Let's say $\vec{x}$ is an $n$ dimensional observation, $\vec{\mu}$ the $n$ dimensional mean of the sample that $\vec{x}$ is from and $\Sigma$ the $n \times n$ covariance matrix of that sample.
Then the mahalanobis distance is defined like this $$ mahal(\vec{x}) = \sqrt{(\vec{x} - \vec{\mu})^T \Sigma^{-1} (\vec{x} - \vec{\mu})} $$ Intuitively this function does this
- Center $\vec{x}$ around the mean $\vec{\mu}$
- "Remove" the covariance and variance integral to $\vec{x}$ with $\Sigma^{-1}$
- Compute dot product between the left $(\vec{x} - \vec{\mu})$ and the right transformed $(\vec{x} - \vec{\mu})$
- Compute the square root of the dot product from 3. which amounts to the euclidean distance
The problem I see is that it only "removes" the covariance from the right $(\vec{x} - \vec{\mu})$ but not the left. Which means that this isn't the euclidean distance in the space with base $\Sigma$ since the left hand side didn't change base to $\Sigma$ like the right hand side.

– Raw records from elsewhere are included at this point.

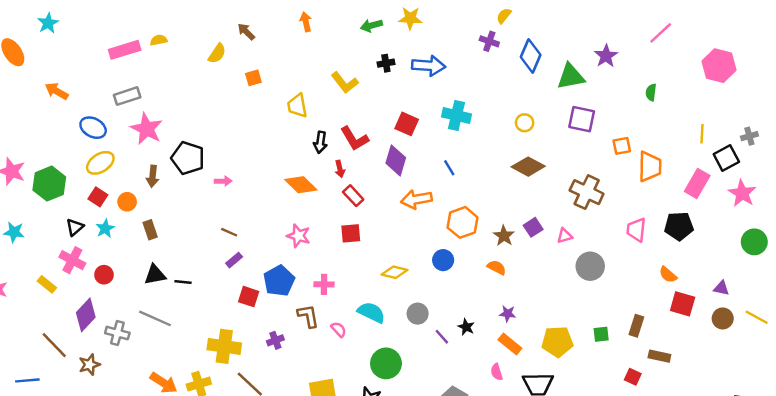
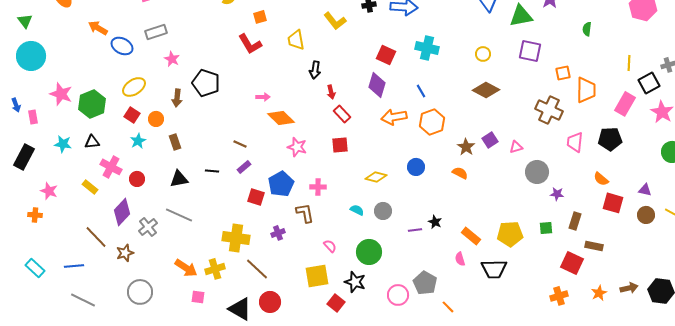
blue ellipse: (93, 128) -> (122, 46), moved
pink star: (147, 129) -> (172, 59), size x0.6
red L-shape: (354, 139) -> (250, 44), moved
pink arrow: (223, 181) -> (263, 97), moved
orange diamond: (301, 185) -> (281, 118), moved
brown cross: (587, 192) -> (549, 110), moved
orange hexagon: (463, 222) -> (432, 122), moved
black triangle: (75, 227) -> (92, 142), moved, turned 35
black line: (183, 282) -> (212, 171), moved
cyan semicircle: (371, 312) -> (357, 210), size x0.6
gray circle: (418, 314) -> (383, 211), moved
purple star: (508, 314) -> (557, 194), moved
pink semicircle: (339, 329) -> (330, 246), moved
gray cross: (117, 333) -> (148, 227), turned 36
purple line: (442, 337) -> (415, 230), turned -56
red square: (633, 377) -> (572, 263), size x1.6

As I see it the the mahalanobis distance would have to be defined like this for it to be like the euclidean distance $$ mahal'(\vec{x}) = \sqrt{(\Sigma^{-1} (\vec{x} - \vec{\mu}))^T (\Sigma^{-1} (\vec{x} - \vec{\mu}))} $$
I also tried to decompose $\Sigma = E \Lambda E^{-1}$ where $E$ are eigenvectors of $\Sigma$ and $\Lambda$ its eigenvalues. Then the mahalanobis distance could be written like $$ \begin{align} mahal(\vec{x}) &= \sqrt{(\vec{x} - \vec{\mu})^T \Sigma^{-1} (\vec{x} - \vec{\mu})} \\ &= \sqrt{(E^{-1} (\vec{x} - \vec{\mu}))^T \Lambda^{-1} (E^{-1} (\vec{x} - \vec{\mu}))} \end{align} $$ This fits my intuition of euclidean distance much more, except the right hand side is scaled by $\Lambda^{-1}$ which makes it not the same as euclidean distance.